Die Kombination von Spirituosen mit Bitters, Zucker, und Wasser
Es war im 18. Jahrhundert zumindest in London auch gängige Praxis, Bitters beispielsweise mit Brandy oder Gin zu vermischen. Zucker wurde schon früh als Zutat verwendet, beispielsweise im Punch. Auch Gin süßte man. Oder man stellte einen „Burnt Brandy“ her, indem man Zucker in einer Flamme schmolz und in Brandy tropfen ließ. Darüberhinaus war Wasser eine wichtige Zutat bei der Zubereitung eines Punches. Auch die tägliche Rum-Ration der Royal Navy wurde zum Beginn des 18. Jahrhunderts mit Wasser verdünnt. Pures Wasser war ein gesundheitliches Risiko, und so desinfizierte man es mit Spirituosen.
Verwendet man alles gleichzeitig, so hat man schon lange Zeit vor der in New York erschienenen Beschreibung eines Cocktails so etwas wie einen Cocktail getrunken: Eine Mischung aus Spirituose, Zucker, Wasser und Bitters. Doch ist das automatisch ein Old-Fashioned?

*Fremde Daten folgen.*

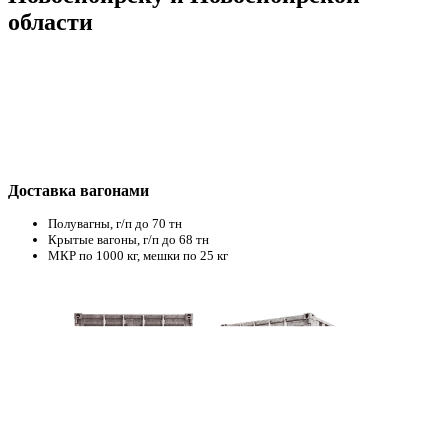
области
Доставка вагонами
Полувагны, г/п до 70 тн
Крытые вагоны, г/п до 68 тн
МКР по 1000 кг, мешки по 25 кг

Die Geschichte des Cocktails geht durch den Magen
Die alten Quellen berichten, daß man zur Spirituose die doppelte Menge an Wasser gab. Dadurch wird der Alkoholgehalt einem Royal Purl vergleichbar, und die in alten Büchern gefundene Aussage, man tränke einen „Cocktail“ bzw. „Cock-tail“ bereits am Morgen, wird verständlich: Er diente wie der Purl zur Erhaltung der Gesundheit. Aus medizinischen Gründen trank man Burnt Brandy, die in Stoughton‘s Bitters vorhandenen Enzian und Safran galten als gesundheitsfördernd, und so behandelte man mit dieser Medizin beispielsweise Verstopfung, Magenleiden und Appetitlosigkeit.
Es ist so zwar nicht überliefert, aber als vorteilhaft galt es sicherlich, wenn man alles gleichzeitig einnahm, beispielsweise einen gesüßten Brandy mit Stoughton‘s Elixir, mit zusätzlicher Wassergabe, um den Alkoholgehalt zu reduzieren. Schon hat man so etwas wie einen Cocktail vor sich.
Die fehlende Zutat
Doch eine wesentliche Zutat fehlt darin, um aus diesem Mischgetränk wirklich einen Cocktail zu machen. Eine Zutat, von der uns die amerikanischen Quellen nichts berichten. Es ist die namensgebende Zutat – der Ingwer.
Noch 1842 wird davon berichtet, daß man in der Nähe von London Ingwer-Cocktails trinke, und William Terrington publiziert in seinem 1869 in London erschienenen Buch Cooling Cups and Dainty Drinks Cocktail-Rezepte, die Ingwer oder Chili enthalten und teilweise sogar mit heißem Wasser zubereitet werden.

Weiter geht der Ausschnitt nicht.